What is required
Only the pictures should be left out; repeat the rest of the data exactly.

Transcribed page contents
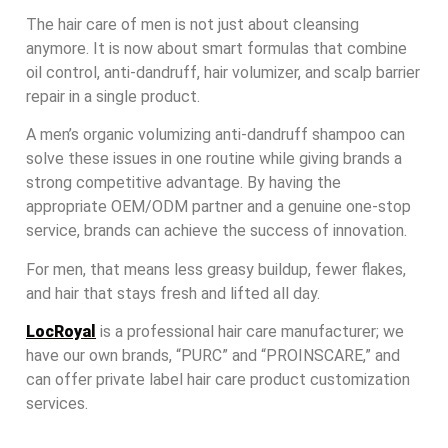
The hair care of men is not just about cleansing
anymore. It is now about smart formulas that combine
oil control, anti-dandruff, hair volumizer, and scalp barrier
repair in a single product.
A men’s organic volumizing anti-dandruff shampoo can
solve these issues in one routine while giving brands a
strong competitive advantage. By having the
appropriate OEM/ODM partner and a genuine one-stop
service, brands can achieve the success of innovation.
For men, that means less greasy buildup, fewer flakes,
and hair that stays fresh and lifted all day.
LocRoyal
is a professional hair care manufacturer; we
have our own brands, “PURC” and “PROINSCARE,” and
can offer private label hair care product customization
services.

Your solution
The hair care of men is not just about cleansing
anymore. It is now about smart formulas that combine
oil control, anti-dandruff, hair volumizer, and scalp barrier
repair in a single product.
A men’s organic volumizing anti-dandruff shampoo can
solve these issues in one routine while giving brands a
strong competitive advantage. By having the
appropriate OEM/ODM partner and a genuine one-stop
service, brands can achieve the success of innovation.
For men, that means less greasy buildup, fewer flakes,
and hair that stays fresh and lifted all day.
LocRoyal
is a professional hair care manufacturer; we
have our own brands, “PURC” and “PROINSCARE,” and
can offer private label hair care product customization
services.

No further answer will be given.